We do this with baseball players too. I have a group of “my guys”, players like Beltre, Reed, and Soriano, guys I’ve said good things about and who I enjoy watching. We all do it. If you think about it, I’m sure you’ll find that you’ve categorized most of the players on the Mariners, too.
Which brings me to the point of this post. Almost every Mariner fan, it seems, has put Joel Pineiro and Gil Meche into the same category. They’re both perennial disappointments, guys who frustrate with their inconsistencies and who have failed to live up to a level of potential that we established for them. You’ll often see people talk about how the Mariners are counting on rebound seasons from Meche and Pineiro, almost like they’re one entity. As one goes, apparently, so does the other.
Well, I’d like to try to free Joel Pineiro from the clutches of Gil Meche, as much as I can, anyways. It’s odd that I’m now going to bat for Pineiro’s reputation, considering I’ve never been a big fan and always felt that the hype far outweighed the actual talent. But, at this point, it’s pretty much undeniable; Joel Pineiro is underrated by most Mariner fans, and his guilt-by-association pairing with Gil Meche is simply unfair.
Basically, Gil Meche sucks and Joel Pineiro doesn’t.
Lets just take a look at their 2005 seasons, when Pineiro’s ERA was higher than that of Meche, and see just who pitched better.
Innings: Pineiro-189, Meche-143. Winner, Pineiro.
BB/G: Pineiro-2.6, Meche-4.0. Winner, Pineiro.
K/G: Pineiro-5.0, Meche-5.0. Tie. This is as good as its going to get for Meche, by the way.
G/F: Pineiro-1.38, Meche-0.99. Winner, Pineiro.
Pineiro threw more innings, had vastly better control while maintaining a similar contact rate, and managed to induce way more groundballs. Those are all big advantages for Pineiro, yet somehow, Meche posted the lower ERA, and thus, in the eyes of casual fans everywhere, he gets more credit. How did he do it? Simple.

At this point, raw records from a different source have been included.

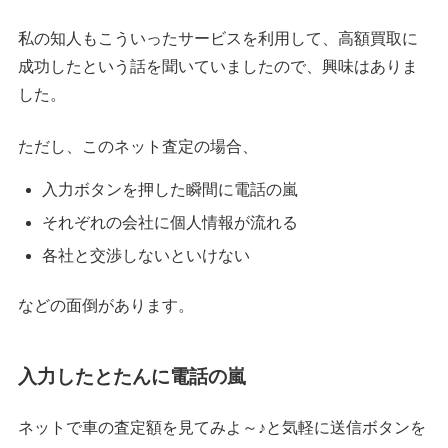
私の知人もこういったサービスを利用して、高額買取に
成功したという話を聞いていましたので、興味はありま
した。
ただし、このネット査定の場合、
入力ボタンを押した瞬間に電話の嵐
それぞれの会社に個人情報が流れる
各社と交渉しないといけない
などの面倒があります。
入力したとたんに電話の嵐
ネットで車の査定額を見てみよ～♪と気軽に送信ボタンを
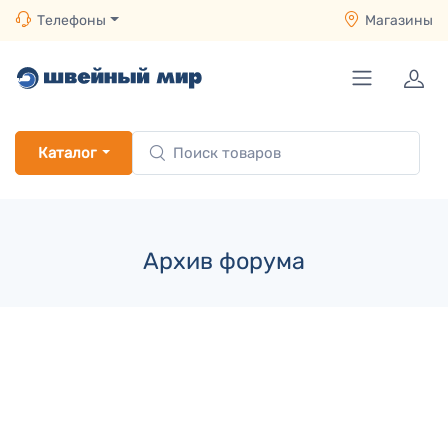
Телефоны
Магазины
Каталог
Архив форума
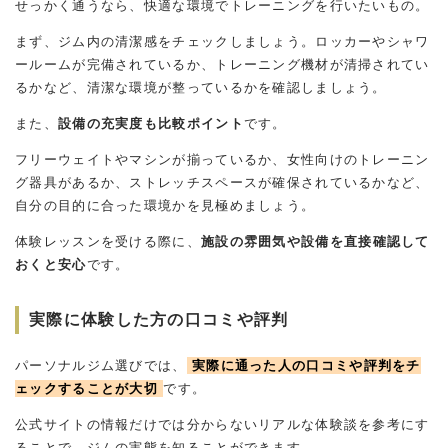
せっかく通うなら、快適な環境でトレーニングを行いたいもの。
まず、ジム内の清潔感をチェックしましょう。ロッカーやシャワ
ールームが完備されているか、トレーニング機材が清掃されてい
るかなど、清潔な環境が整っているかを確認しましょう。
また、
設備の充実度も比較ポイント
です。
フリーウェイトやマシンが揃っているか、女性向けのトレーニン
グ器具があるか、ストレッチスペースが確保されているかなど、
自分の目的に合った環境かを見極めましょう。
体験レッスンを受ける際に、
施設の雰囲気や設備を直接確認して
おくと安心
です。
実際に体験した方の口コミや評判
パーソナルジム選びでは、
実際に通った人の口コミや評判をチ
ェックすることが大切
です。
公式サイトの情報だけでは分からないリアルな体験談を参考にす
ることで、ジムの実態を知ることができます。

Joel Pineiro didn’t allow an unearned run all season.
I’m not sure I’ve ever seen anyone mention this, but it’s staggering. All 118 runs that crossed the plate against Pineiro were charged to his ERA, but 12 percent of the runs Meche allowed (11 of the 92) were ruled unearned, thus keeping his ERA superficially low. As most of you probably know by now, RA actually predicts pitcher performance better than ERA, and letting Meche off the hook for 12 percent of his runs allowed isn’t a very good way to evaluate his pitching ability.
You know that I love Fielding Independant ERA as a way to determine a pitcher’s real value, and the difference here is clear:
Pineiro’s not a great pitcher. He’s not even good. But he’s not terrible. He might even be described as occassionally useful. Gil Meche is terrible. They don’t belong in the same category.
The M’s do need Joel Pineiro to pitch well this year. But they need Gil Meche to just go away.